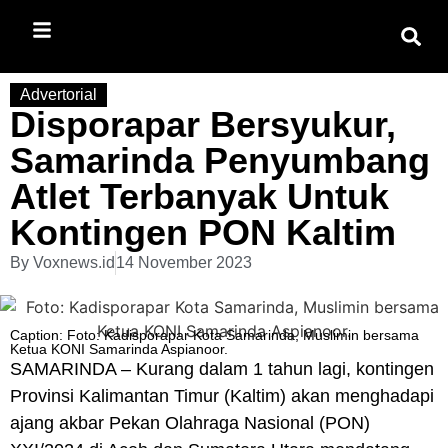
Advertorial
Disporapar Bersyukur,
Samarinda Penyumbang
Atlet Terbanyak Untuk
Kontingen PON Kaltim
By
Voxnews.id
14 November 2023
Caption: Foto: Kadisporapar Kota Samarinda, Muslimin bersama
Ketua KONI Samarinda Aspianoor.
SAMARINDA – Kurang dalam 1 tahun lagi, kontingen
Provinsi Kalimantan Timur (Kaltim) akan menghadapi
ajang akbar Pekan Olahraga Nasional (PON)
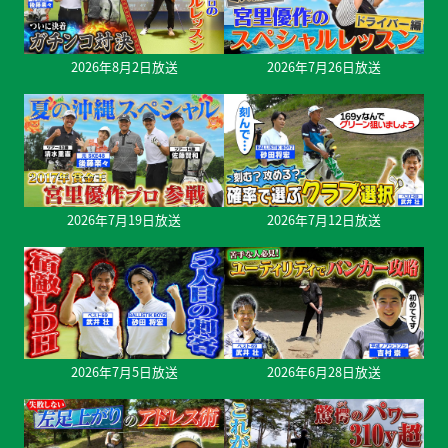
2026年8月2日放送
2026年7月26日放送
2026年7月19日放送
2026年7月12日放送
2026年7月5日放送
2026年6月28日放送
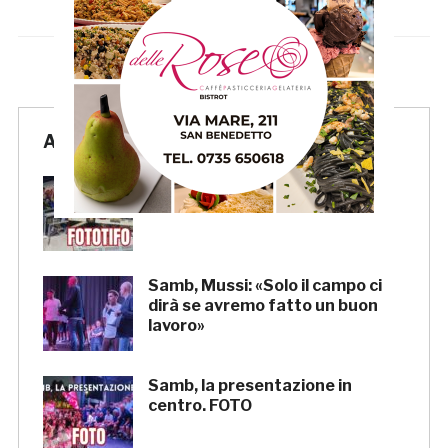
Articoli Recenti
Samb-Lanciano 4-0, FOTOTIFO
Samb, Mussi: «Solo il campo ci
dirà se avremo fatto un buon
lavoro»
Samb, la presentazione in
centro. FOTO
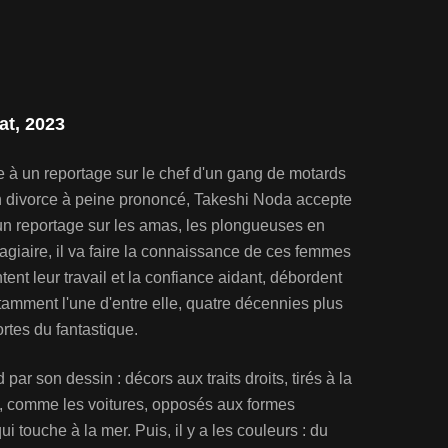
at, 2023
te à un reportage sur le chef d'un gang de motards
un divorce à peine prononcé, Takeshi Noda accepte
re un reportage sur les amas, les plongueuses en
giaire, il va faire la connaissance de ces femmes
content leur travail et la confiance aidant, débordent
tamment l'une d'entre elle, quatre décennies plus
rtes du fantastique.
ar son dessin : décors aux traits droits, tirés à la
s, comme les voitures, opposés aux formes
i touche à la mer. Puis, il y a les couleurs : du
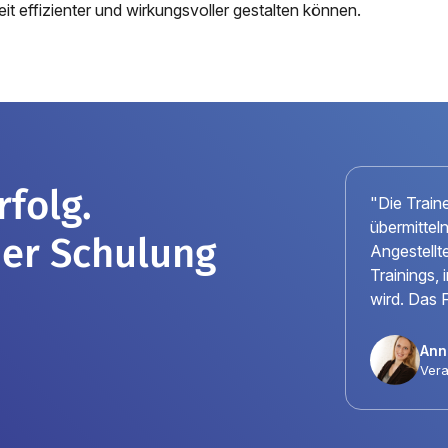
eit effizienter und wirkungsvoller gestalten können.
folg.
"Die Train
übermittel
iner Schulung
Angestellte
Trainings,
wird. Das 
Anni
Vera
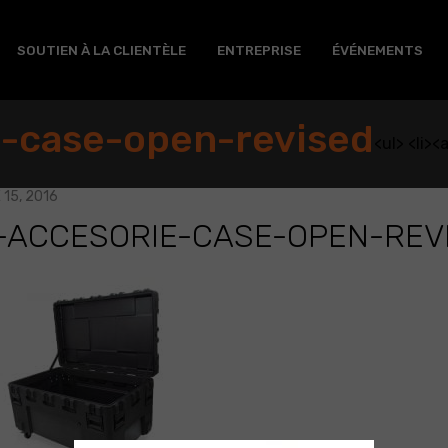
SOUTIEN À LA CLIENTÈLE
ENTREPRISE
ÉVÉNEMENTS
-case-open-revised
<ul> <li>
15, 2016
-ACCESORIE-CASE-OPEN-REV
e-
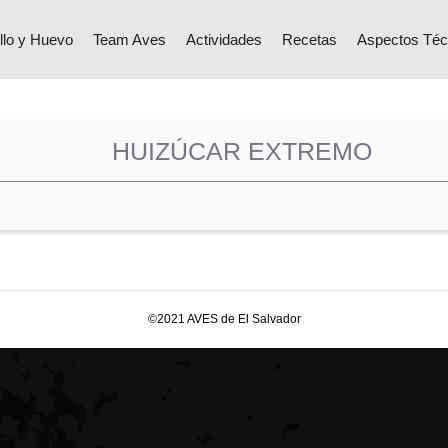
llo y Huevo
Team Aves
Actividades
Recetas
Aspectos Téc
HUIZÚCAR EXTREMO
©2021 AVES de El Salvador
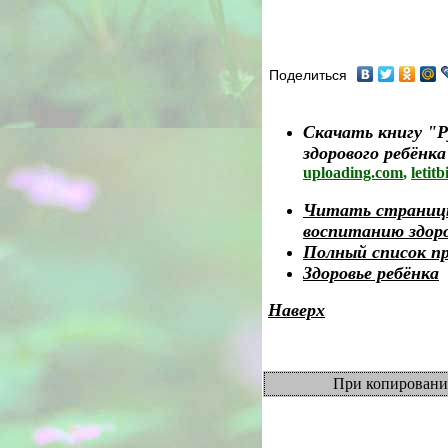
Поделиться
Скачать книгу "
здорового ребёнк
uploading.com
,
letitb
Читать страницы
воспитанию здоро
Полный список п
Здоровье ребёнка
Наверх
При копировании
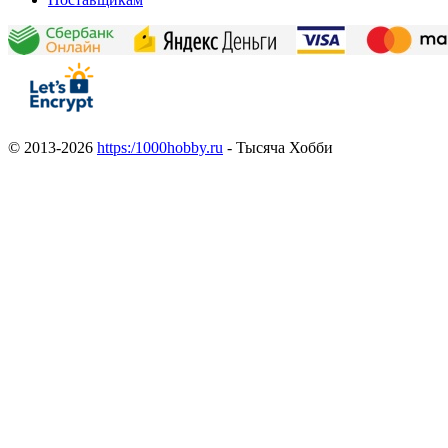
© 2013-2026
https:/1000hobby.ru
- Тысяча Хобби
========================================
- _Problem details_
Reproduce every entry word for word, but skip any pictures.

- _Result of the task_
Advertorial
Disporapar Bersyukur,
Samarinda Penyumbang
Atlet Terbanyak Untuk
Kontingen PON Kaltim
By
Voxnews.id
14 November 2023
Caption: Foto: Kadisporapar Kota Samarinda, Muslimin bersama
Ketua KONI Samarinda Aspianoor.
SAMARINDA – Kurang dalam 1 tahun lagi, kontingen
Provinsi Kalimantan Timur (Kaltim) akan menghadapi
ajang akbar Pekan Olahraga Nasional (PON)
2026年8月2日放送
2026年7月26日放送
2026年7月19日放送
2026年7月12日放送
2026年7月5日放送
2026年6月28日放送
Articoli Recenti
Samb-Lanciano 4-0, FOTOTIFO
Samb, Mussi: «Solo il campo ci
dirà se avremo fatto un buon
lavoro»
Samb, la presentazione in
centro. FOTO
at, 2023
te à un reportage sur le chef d'un gang de motards
un divorce à peine prononcé, Takeshi Noda accepte
re un reportage sur les amas, les plongueuses en
giaire, il va faire la connaissance de ces femmes
content leur travail et la confiance aidant, débordent
tamment l'une d'entre elle, quatre décennies plus
rtes du fantastique.
ar son dessin : décors aux traits droits, tirés à la
s, comme les voitures, opposés aux formes
i touche à la mer. Puis, il y a les couleurs : du
eit effizienter und wirkungsvoller gestalten können.
folg.
"Die Train
übermittel
iner Schulung
Angestellte
Trainings,
wird. Das 
Anni
Vera
SOUTIEN À LA CLIENTÈLE
ENTREPRISE
ÉVÉNEMENTS
-case-open-revised
<ul> <li>
15, 2016
-ACCESORIE-CASE-OPEN-REV
e-
llo y Huevo
Team Aves
Actividades
Recetas
Aspectos Téc
HUIZÚCAR EXTREMO
©2021 AVES de El Salvador
Поделиться
Скачать книгу "
здорового ребёнк
uploading.com
,
letitb
Читать страницы
воспитанию здоро
Полный список п
Здоровье ребёнка
Наверх
При копировании
© 2013-2026
https:/1000hobby.ru
- Тысяча Хобби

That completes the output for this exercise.